The problem with addictive businesses is that they tend to saturate their markets relatively quickly. They also invite competition and regulatory retaliation.

For Philip Morris, these challenges are old news. For Meta, though, they are newer and therefore potentially more troublesome.

The challenges certainly came as a shock to investors back on Feb. 2, when Meta published its earnings report. It surprised the market by admitting it was feeling the cold chill of competition. Its shares promptly fell 26 per cent, wiping more than US$230-billion from the company’s market value.

Meta warned the current quarter would be its slowest period of growth since it went public in 2012. It said it was facing increasing competition from the video app TikTok. It also reported that, for the first time, the number of daily active users across its apps had declined slightly from the previous quarter.

Among the biggest challenges facing Meta are changes that Apple Inc. introduced to its software last year that give users the option not to be tracked by apps. Apple’s enhanced privacy controls have delivered a stinging blow to Facebook’s core business of delivering targeted advertising to users based upon their browsing histories.

Meta has responded by talking up its vision of a future based around the metaverse, an online virtual reality populated by avatars. For now, though, Meta’s attempts to construct that online world are chewing up cash. They evoke painful memories of Meta’s most recent big idea – a failed effort to build a global digital currency.

Regulators aren’t showing much sympathy for the company’s plight. European authorities are opening an antitrust probe into alleged collusion between Meta and Alphabet Inc.’s Google to increase their dominance of online advertising.

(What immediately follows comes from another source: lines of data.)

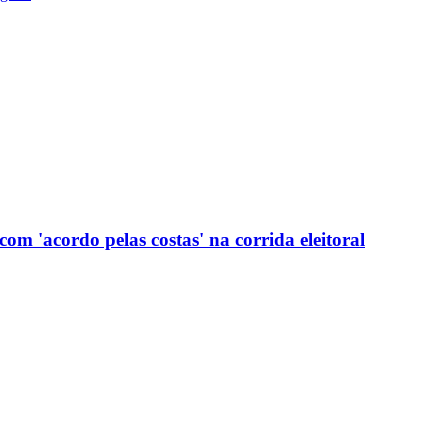
com 'acordo pelas costas' na corrida eleitoral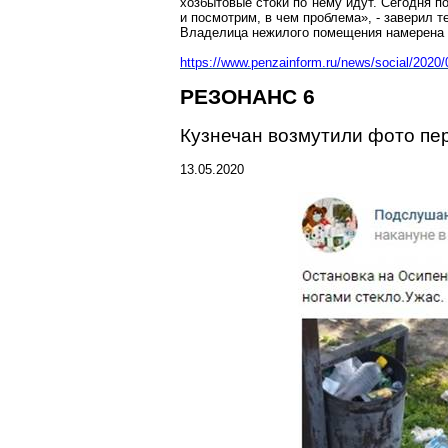
хозбытовые
стоки по нему идут. Сегодня п
и посмотрим, в чем проблема», - заверил 
Владелица нежилого помещения намерена 
https://www.penzainform.ru/news/social/202
РЕЗОНАНС 6
Кузнечан
возмутили фото пер
13.05.2020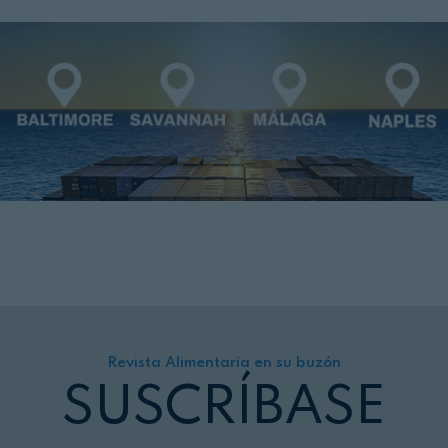
Revista Alimentaria en su buzón
SUSCRÍBASE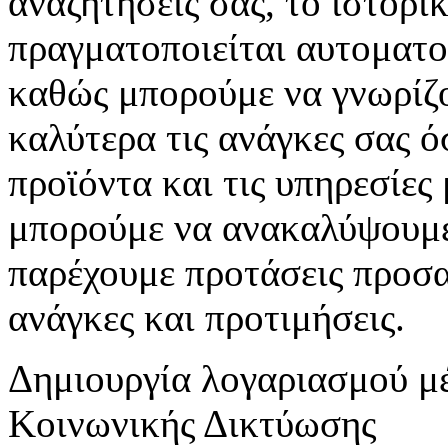
αναζητήσεις σας, το ιστορικ
πραγματοποιείται αυτοματο
καθώς μπορούμε να γνωρίζο
καλύτερα τις ανάγκες σας 
προϊόντα και τις υπηρεσίες 
μπορούμε να ανακαλύψουμε 
παρέχουμε προτάσεις προσα
ανάγκες και προτιμήσεις.
Δημιουργία λογαριασμού μ
Κοινωνικής Δικτύωσης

Texas is suing Meta over its facial recognition system. Russia has banned both Meta’s Facebook and Instagram apps.

Remarkably, none of this has dented analysts’ enthusiasm for the stock. The vast majority – 43 out of 61 – still label it a “buy” or “outperform” stock, according to Refinitiv. Its fair value is US$400 a share, about double its current price, Morningstar researchers figure. Betting on a rebound therefore sounds tempting – if you are prepared to take a leap of faith on the metaverse.

But what Meta has in potential, Philip Morris has in current payoff. At current prices, it delivers a 5.4-per-cent dividend yield. Which means it pays 5.4 per cent more than Meta’s non-existent dividend.

To be sure, Philip Morris is a slow-growth business at best. Its core business of selling cigarettes and other nicotine-dispensing gadgets in markets outside the United States is facing well-deserved challenges from health authorities. It is also confronting the potential loss of its business in Russia owing to falling incomes and possible sanctions against Western products. That would be a nasty blow since Eastern Europe accounted for about 9 per cent of its revenues in 2021.

But the company is striving to reshape itself. About a third of its revenue now comes from non-combustible smoking alternatives such as IQOS, a device that heats, rather than burns, tobacco.

It recently bought Vectura Group PLC, a British pharmaceutical company that makes asthma inhalers, as well as Fertin Pharma, a Danish maker of medical chewing gum. It aims to have smoke-free products account for more than 50 per cent of its total net revenues by 2025.

So would you rather invest in Meta or in Philip Morris? Both are companies that have long hooked their users with addictive products. Both are now under stress, trying to reinvent themselves in the face of changing technology and social trends.

The key difference may be that Philip Morris’s reinvention plan doesn’t hinge on a mass turn to an uncertain technological future. As odd as it sounds, it may now be more attractive to bet on the fading allure of nicotine than on the next twist in social media.